Eni archivia il terzo trimestre 2017 con risultati sotto le attese, eccezion fatta per la produzione a 1.803 kboe/d, ma in progresso sul pari periodo dello scorso anno.
I ricavi operativi crescono del 18,9% a 15.684 milioni. L’Ebit adjusted (continuing operations) ammonta a 947 milioni (+267,1% a/a; -14% t/cons). Nel dettaglio a trainare i conti è stata la divisione E&P a 1.046 milioni, del 62,4% sopra i risultati del peri periodo 2016 e sostanzialmente allineata al consensus. Peggio delle attese il G&P in rosso per 193 milioni (-180 milioni per gli analisti), ma megliora a/a. Sopra le attese la divisione R&M a 224 milioni di Ebit adj (+124% a/a; +32% t/cons) e la chimica a 113 milioni (+50,7% a/a; in linea con le attese).

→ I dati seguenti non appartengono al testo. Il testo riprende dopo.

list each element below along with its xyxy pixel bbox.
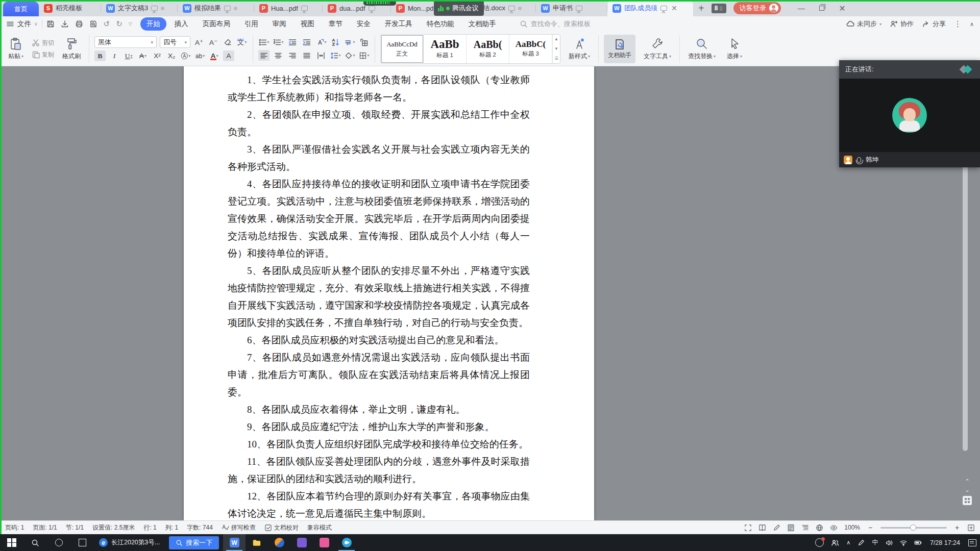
tab-settings-button[interactable] (358, 37, 370, 47)
taskbar-clock[interactable]: 7/28 17:24 (925, 539, 965, 546)
action-center-button[interactable] (965, 534, 980, 551)
sort-button[interactable] (330, 37, 341, 47)
tab-home[interactable]: 首页 (3, 2, 39, 16)
tray-people-button[interactable] (827, 534, 843, 551)
eye-protection-icon[interactable] (830, 524, 838, 532)
align-center-button[interactable] (273, 50, 284, 61)
start-button[interactable] (0, 534, 23, 551)
distribute-button[interactable] (315, 50, 327, 61)
zoom-out-button[interactable]: − (867, 523, 874, 532)
new-style-button[interactable]: 新样式▾ (566, 36, 593, 62)
superscript-button[interactable]: X² (152, 51, 163, 61)
fullscreen-icon[interactable] (744, 524, 752, 532)
tab-count-badge[interactable]: 8‖ (712, 4, 726, 13)
status-setting-value[interactable]: 设置值: 2.5厘米 (92, 523, 135, 532)
tab-docer[interactable]: S 稻壳模板 (39, 0, 101, 16)
status-section[interactable]: 节: 1/1 (66, 523, 84, 532)
document-page[interactable]: 1、学生社会实践活动实行领队负责制，各团队设领队（专业教师或学生工作系统教师）和… (184, 66, 594, 520)
taskbar-app-file-explorer[interactable] (246, 534, 268, 551)
tencent-meeting-toast[interactable]: 腾讯会议 (434, 1, 484, 16)
borders-button[interactable]: ▾ (358, 50, 370, 61)
text-direction-button[interactable]: ▾ (315, 37, 327, 47)
tab-doc4[interactable]: W 申请书 (536, 0, 607, 16)
taskbar-app-pink[interactable] (313, 534, 335, 551)
restore-button[interactable] (812, 4, 832, 12)
save-icon[interactable] (46, 20, 55, 28)
task-view-button[interactable] (70, 534, 94, 551)
taskbar-app-wps[interactable]: W (223, 534, 246, 551)
menu-home[interactable]: 开始 (140, 17, 166, 31)
collapse-ribbon-icon[interactable]: ∧ (970, 21, 974, 28)
print-icon[interactable] (75, 20, 83, 28)
volume-icon[interactable] (882, 534, 896, 551)
menu-special-features[interactable]: 特色功能 (421, 17, 460, 31)
fit-page-icon[interactable] (967, 524, 975, 532)
tab-active-document[interactable]: W 团队成员须 ✕ (607, 0, 693, 16)
font-size-select[interactable]: 四号▾ (160, 36, 190, 48)
read-mode-icon[interactable] (758, 524, 766, 532)
print-preview-icon[interactable] (89, 20, 97, 28)
style-heading1[interactable]: AaBb 标题 1 (424, 35, 467, 63)
battery-icon[interactable] (911, 534, 925, 551)
previous-page-icon[interactable]: ⌃ (965, 479, 969, 484)
align-left-button[interactable] (258, 50, 270, 61)
decrease-font-button[interactable]: A⁻ (208, 37, 219, 47)
network-icon[interactable] (896, 534, 911, 551)
status-page-number[interactable]: 页码: 1 (5, 523, 24, 532)
tab-doc2[interactable]: W 模拟结果 (178, 0, 254, 16)
bullet-list-button[interactable]: ▾ (258, 37, 270, 47)
menu-dev-tools[interactable]: 开发工具 (379, 17, 419, 31)
close-tab-icon[interactable]: ✕ (671, 4, 677, 12)
menu-security[interactable]: 安全 (351, 17, 377, 31)
style-heading2[interactable]: AaBb( 标题 2 (467, 35, 509, 63)
highlight-color-button[interactable]: ab▾ (194, 51, 206, 61)
bold-button[interactable]: B (94, 51, 106, 61)
ime-indicator[interactable]: 中 (868, 534, 882, 551)
style-normal[interactable]: AaBbCcDd 正文 (381, 35, 424, 63)
file-menu-button[interactable]: 文件 ∨ (6, 19, 38, 29)
show-marks-button[interactable]: ▾ (344, 37, 355, 47)
print-layout-icon[interactable] (787, 524, 795, 532)
style-heading3[interactable]: AaBbC( 标题 3 (509, 35, 552, 63)
font-color-button[interactable]: A▾ (209, 51, 220, 61)
news-widget[interactable]: e 长江2020第3号... (94, 534, 165, 551)
clear-format-button[interactable] (222, 37, 233, 47)
web-search-button[interactable]: 搜索一下 (169, 536, 219, 549)
copy-button[interactable]: 复制 (32, 51, 54, 59)
increase-font-button[interactable]: A⁺ (193, 37, 205, 47)
web-layout-icon[interactable] (816, 524, 823, 532)
redo-icon[interactable]: ↻ (116, 19, 122, 29)
phonetic-guide-button[interactable]: wén文▾ (236, 37, 248, 47)
hidden-icons-chevron[interactable]: ∧ (843, 534, 854, 551)
more-options-icon[interactable]: ⋮ (954, 19, 962, 29)
justify-button[interactable] (301, 50, 312, 61)
outline-view-icon[interactable] (801, 524, 809, 532)
tencent-meeting-panel[interactable]: 正在讲话: 韩坤 (839, 60, 980, 167)
style-gallery-more-icon[interactable]: ☰ (553, 54, 560, 63)
menu-view[interactable]: 视图 (295, 17, 321, 31)
enclose-character-button[interactable]: Ⓐ▾ (180, 51, 191, 61)
tray-user-button[interactable] (812, 534, 827, 551)
command-search[interactable]: 查找命令、搜索模板 (520, 19, 591, 29)
proofread-button[interactable]: 文档校对 (264, 523, 299, 532)
next-page-icon[interactable]: ⌄ (965, 487, 969, 493)
paste-button[interactable]: 粘贴▾ (5, 36, 27, 62)
text-tools-button[interactable]: 文字工具▾ (641, 36, 674, 62)
spell-check-button[interactable]: 拼写检查 (222, 523, 256, 532)
export-icon[interactable] (61, 20, 69, 28)
status-word-count[interactable]: 字数: 744 (187, 523, 213, 532)
minimize-button[interactable]: — (791, 4, 812, 12)
line-spacing-button[interactable]: ▾ (330, 50, 341, 61)
zoom-slider[interactable] (880, 527, 947, 529)
menu-section[interactable]: 章节 (323, 17, 349, 31)
menu-page-layout[interactable]: 页面布局 (197, 17, 236, 31)
taskbar-app-tencent-meeting[interactable] (335, 534, 358, 551)
close-window-button[interactable]: ✕ (832, 4, 852, 13)
menu-review[interactable]: 审阅 (266, 17, 292, 31)
cut-button[interactable]: 剪切 (32, 39, 54, 47)
taskbar-search-icon[interactable] (23, 534, 47, 551)
tab-pdf1[interactable]: P Hua...pdf (254, 0, 323, 16)
doc-assistant-button[interactable]: 文档助手 (604, 35, 635, 63)
meeting-title-bar[interactable]: 正在讲话: (839, 60, 980, 79)
decrease-indent-button[interactable] (287, 37, 298, 47)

L’utile adj del trimestre ammonta a 229 milioni, ben al di sotto delle stime a 350 milioni (-35% t/cons) ma meglio del pari periodo 2016 in rosso per 484 milioni. L’indebitamento finanziario netto è stato ridotto a 14,9 miliardi, rispetto al dato al 30 giugno 2017 (15,5 milairdi), per un corrispondente leverage di 0,32.

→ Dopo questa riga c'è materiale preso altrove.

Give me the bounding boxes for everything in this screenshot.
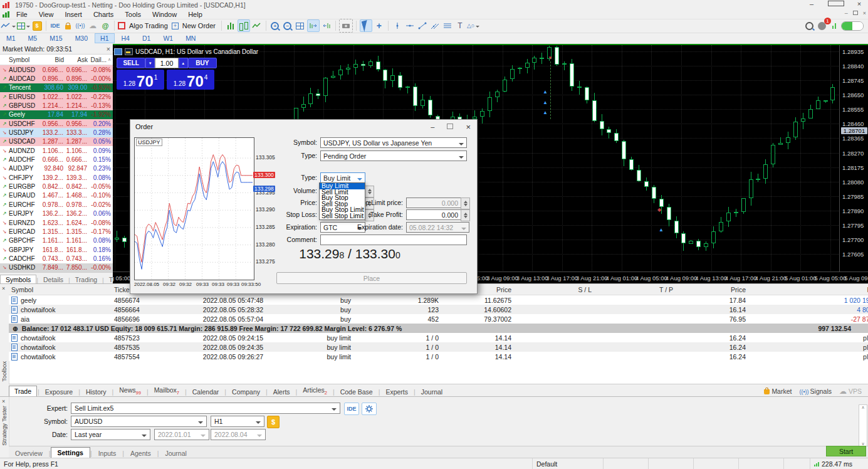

Per quanto riguarda il 2017, l’Ad Descalzi ha confermato che “nel 2017 otterremo una copertura organica degli investimenti e dei dividendi, interamente corrisposti per cassa, in corrispondenza di un prezzo Brent di 60$/bl, come annunciato a inizio anno, 45$ tenendo conto delle operazioni legate al nostro dual exploration model”.